The Energiewende was expensive because it supported PV over 2009-2012 when it was much more expensive than today.
The Energiewende was an enormous success, because that success was instrumental in providing demand that drove PV manufacture down an accelerating experience curve. PV is now much MUCH cheaper than it was then and this impetus is a big reason why.
Nuclear in China is sputtering compared to their renewable rollout.
This seems to be a case of Westerners making excuses to screw up their economies.
The Japanese and Koreans have reduced the times for building power plants to 5 years and have even built some in 4.
This sounds like the Western worlds manufactured problems like trans issues and other such nonsense.
What happens to solar in the case of Krakatoa or a Sumatra volcanic event?
Why depend on unreliable weather to produce stable energy?
We are told over and over again that climate change implies weather disruption, so why depend on unreliable weather to produce reliable energy in the long term?
The Western world basically offloaded a lot of its own pollution to China then turned round to claim that they are making progress in achieving the green targets.

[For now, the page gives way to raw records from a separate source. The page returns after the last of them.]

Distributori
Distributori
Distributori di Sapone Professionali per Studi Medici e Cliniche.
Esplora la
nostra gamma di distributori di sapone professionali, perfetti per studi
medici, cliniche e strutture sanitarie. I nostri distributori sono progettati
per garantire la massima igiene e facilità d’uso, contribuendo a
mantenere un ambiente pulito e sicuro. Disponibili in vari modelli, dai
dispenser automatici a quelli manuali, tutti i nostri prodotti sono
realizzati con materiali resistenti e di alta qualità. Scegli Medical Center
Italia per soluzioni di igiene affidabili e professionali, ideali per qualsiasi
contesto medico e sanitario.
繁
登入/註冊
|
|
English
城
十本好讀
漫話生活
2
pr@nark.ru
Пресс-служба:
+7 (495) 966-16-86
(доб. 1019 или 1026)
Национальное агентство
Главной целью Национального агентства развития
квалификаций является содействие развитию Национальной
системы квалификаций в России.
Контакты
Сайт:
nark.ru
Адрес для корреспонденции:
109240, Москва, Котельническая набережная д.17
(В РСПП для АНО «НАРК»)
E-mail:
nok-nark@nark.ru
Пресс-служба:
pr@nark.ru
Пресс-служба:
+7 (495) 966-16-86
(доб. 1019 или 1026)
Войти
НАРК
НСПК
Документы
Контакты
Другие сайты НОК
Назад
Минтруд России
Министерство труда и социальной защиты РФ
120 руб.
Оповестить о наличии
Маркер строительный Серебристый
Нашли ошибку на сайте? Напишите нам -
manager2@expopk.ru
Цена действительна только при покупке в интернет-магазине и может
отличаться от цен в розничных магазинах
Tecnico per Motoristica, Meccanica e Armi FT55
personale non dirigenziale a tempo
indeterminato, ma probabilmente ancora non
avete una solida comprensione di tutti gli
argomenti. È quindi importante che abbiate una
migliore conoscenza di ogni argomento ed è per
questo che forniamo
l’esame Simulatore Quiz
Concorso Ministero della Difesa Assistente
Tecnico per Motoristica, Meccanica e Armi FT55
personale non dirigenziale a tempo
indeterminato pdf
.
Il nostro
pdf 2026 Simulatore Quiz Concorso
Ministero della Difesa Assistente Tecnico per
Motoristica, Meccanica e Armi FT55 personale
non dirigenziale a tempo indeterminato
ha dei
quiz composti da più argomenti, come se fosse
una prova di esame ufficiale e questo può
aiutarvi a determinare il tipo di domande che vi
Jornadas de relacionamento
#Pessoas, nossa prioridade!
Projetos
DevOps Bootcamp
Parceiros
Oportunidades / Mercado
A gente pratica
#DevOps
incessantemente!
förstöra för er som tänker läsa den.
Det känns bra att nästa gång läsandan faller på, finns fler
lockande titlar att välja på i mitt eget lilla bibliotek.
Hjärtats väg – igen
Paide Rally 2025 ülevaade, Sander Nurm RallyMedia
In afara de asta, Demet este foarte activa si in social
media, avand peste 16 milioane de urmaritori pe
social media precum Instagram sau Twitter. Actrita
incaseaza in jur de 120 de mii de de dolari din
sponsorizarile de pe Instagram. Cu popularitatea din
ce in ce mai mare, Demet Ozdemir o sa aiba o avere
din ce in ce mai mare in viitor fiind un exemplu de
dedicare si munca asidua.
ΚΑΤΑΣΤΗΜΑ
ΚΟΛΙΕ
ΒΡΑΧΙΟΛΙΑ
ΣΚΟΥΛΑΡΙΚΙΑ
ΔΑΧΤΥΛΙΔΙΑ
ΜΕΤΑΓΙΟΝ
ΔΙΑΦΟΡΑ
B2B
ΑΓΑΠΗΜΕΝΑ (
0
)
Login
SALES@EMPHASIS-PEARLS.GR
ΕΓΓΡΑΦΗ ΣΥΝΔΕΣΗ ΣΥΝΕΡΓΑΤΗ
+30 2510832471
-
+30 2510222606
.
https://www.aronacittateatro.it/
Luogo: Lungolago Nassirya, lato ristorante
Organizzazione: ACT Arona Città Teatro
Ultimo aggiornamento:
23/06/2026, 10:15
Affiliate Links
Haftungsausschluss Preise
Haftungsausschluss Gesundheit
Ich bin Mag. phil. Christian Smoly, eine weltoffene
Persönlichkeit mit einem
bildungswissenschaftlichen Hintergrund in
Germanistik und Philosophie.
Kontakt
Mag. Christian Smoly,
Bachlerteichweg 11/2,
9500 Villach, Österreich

I mean the US spend trillions waging war in the Middle East, and yet couldn't invest the same amount on carbon-free energy, nuclear or otherwise. The West have become a joke.
Of course the real case that the nuclear people are making is that if we stopped putting all the bizarre political blockages in front of nuclear it'd be perfectly competitive and people would invest in that too. But this idea that we want politicians to be the bottleneck in deciding where our power comes from is even more bizzare. We should decide power is generated, by paying people who generate power in a way that works for us. The tech is not so important [EDIT not so important that we need to do it through the political process].